The new dashboards UI is pretty slick when it comes down to it.  Gone are the rows of big square images that run off to the right of your screen, instead, replaced with several interactive square buttons on each “page” of the dash.  Somewhat reminiscent of the now ancient blades, users move to the left or right to pull up different categories, each displaying several featured options.  The categories include: Bing, Home, Social, Video, Games, Music, Apps and Settings, in that order and will have you starting at the home page.  There is a lot going on in the new dash, but it doesn’t feel overly cluttered though.  Basically, the new dashboard UI mimics the Windows Phone 7 look, because at the end of the day Microsoft wants you to be using your Kinect to “virtually” touch the various options with your hands.
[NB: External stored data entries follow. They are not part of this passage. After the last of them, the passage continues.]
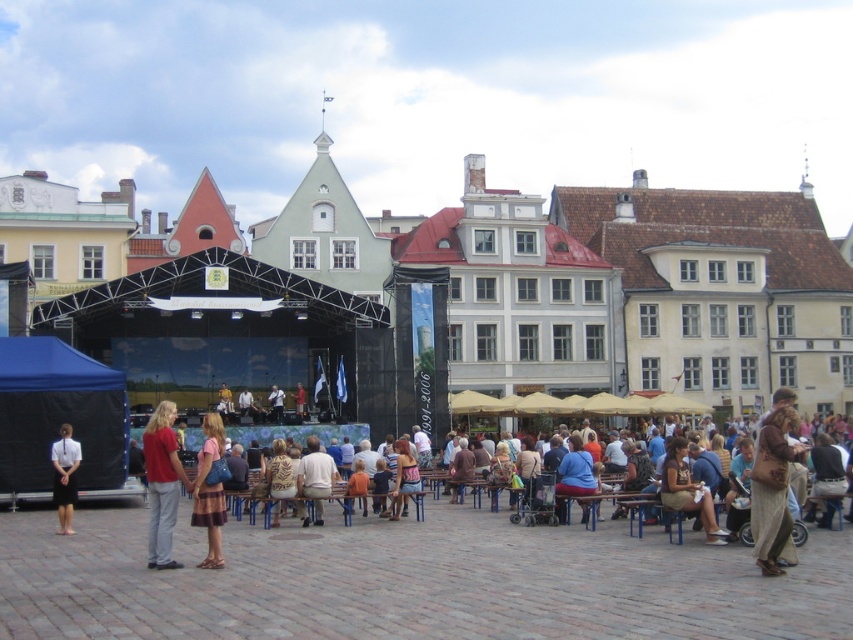 You are standing in the town square and want to take a photo of both the point at coordinates (x=747, y=356) and the point at coordinates (x=194, y=493). Which point should you focus on first to ensure both are in focus?

You should focus on the point at coordinates (x=747, y=356) first because it is closer to you than the other point, allowing both to be in focus when using depth of field.

Based on the photo, you are a photographer standing in the town square and see the brown leather bag at lower right. If you want to take a photo of the stage backdrop without the bag blocking the view, where should you move relative to the bag?

To avoid the brown leather bag at lower right blocking the view of the stage backdrop, move to the left or upward from the current position since the bag is positioned at point (x=688, y=490) in the image. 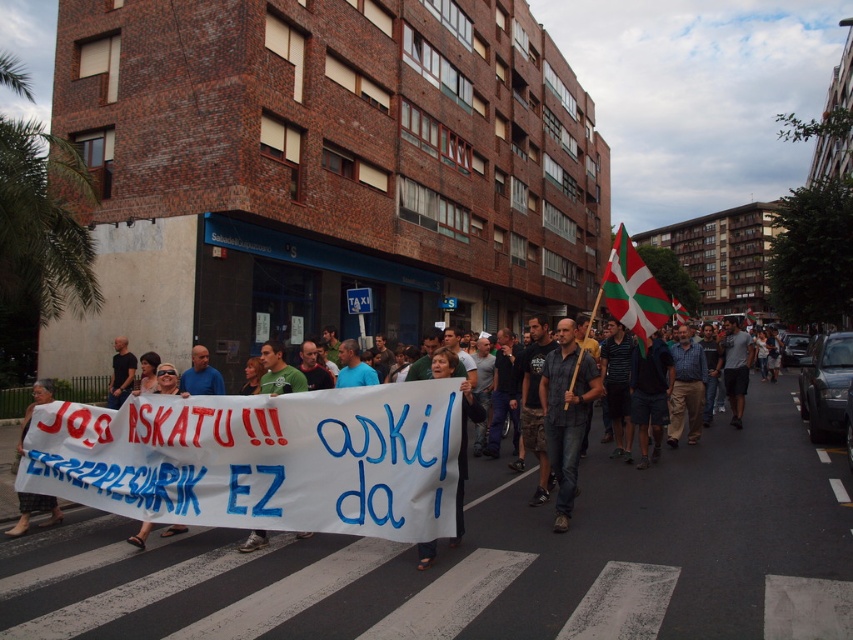 Does denim jeans at center have a smaller size compared to white fabric banner at lower left?

Indeed, denim jeans at center has a smaller size compared to white fabric banner at lower left.

Looking at this image, does denim jeans at center appear on the right side of white fabric banner at lower left?

Indeed, denim jeans at center is positioned on the right side of white fabric banner at lower left.

Is point (575, 422) behind point (22, 436)?

No, (575, 422) is in front of (22, 436).

At what (x,y) coordinates should I click in order to perform the action: click on denim jeans at center. Please return your answer as a coordinate pair (x, y). The width and height of the screenshot is (853, 640). Looking at the image, I should click on (566, 413).

Is denim jeans at center to the right of white fabric flag at center from the viewer's perspective?

In fact, denim jeans at center is to the left of white fabric flag at center.

Describe the element at coordinates (566, 413) in the screenshot. The image size is (853, 640). I see `denim jeans at center` at that location.

Describe the element at coordinates (566, 413) in the screenshot. The width and height of the screenshot is (853, 640). I see `denim jeans at center` at that location.

Find the location of a particular element. Image resolution: width=853 pixels, height=640 pixels. denim jeans at center is located at coordinates (566, 413).

Where is `red and white striped flag at center`? The image size is (853, 640). red and white striped flag at center is located at coordinates (679, 310).

Between red and white striped flag at center and white fabric flag at center, which one has less height?

red and white striped flag at center is shorter.

Between point (677, 307) and point (751, 324), which one is positioned in front?

Point (677, 307) is in front.

At what (x,y) coordinates should I click in order to perform the action: click on red and white striped flag at center. Please return your answer as a coordinate pair (x, y). Image resolution: width=853 pixels, height=640 pixels. Looking at the image, I should click on (679, 310). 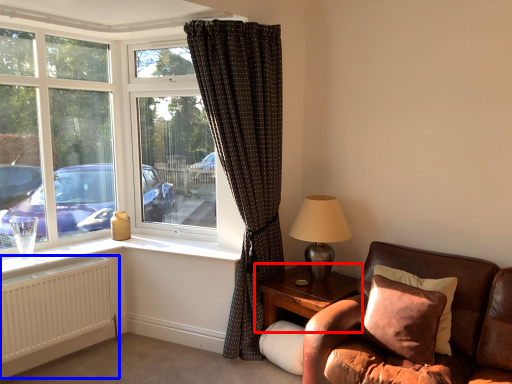 Question: Which object is further to the camera taking this photo, table (highlighted by a red box) or radiator (highlighted by a blue box)?

Choices:
 (A) table
 (B) radiator

Answer: (A)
Speaking of Kinect, literally, the voice controls are really phenomenal.  You can get to and launch pretty much everything using a series of voice commands, as well as search for content on Xbox Live using the Bing voice activated search.  If you have used the Kinect hub before now most of these controls will be more or less familiar to you.  For example, if you say, “Xbox, games” it brings you to the games tab and the ability to just immediately say your next selection remains for a few seconds (no need to say Xbox again).  So if you wanted to launch Castle Crashers and were on the home page you would ultimately end up saying, “Xbox, games.  My Games.  Castle Crashers.”  You may end up having to browse through the games a bit before getting to Castle Crashers in that example, but it works, and pretty damn well. Any time where the voice activation is available simply say “Xbox, go home,” to go right back to the home page.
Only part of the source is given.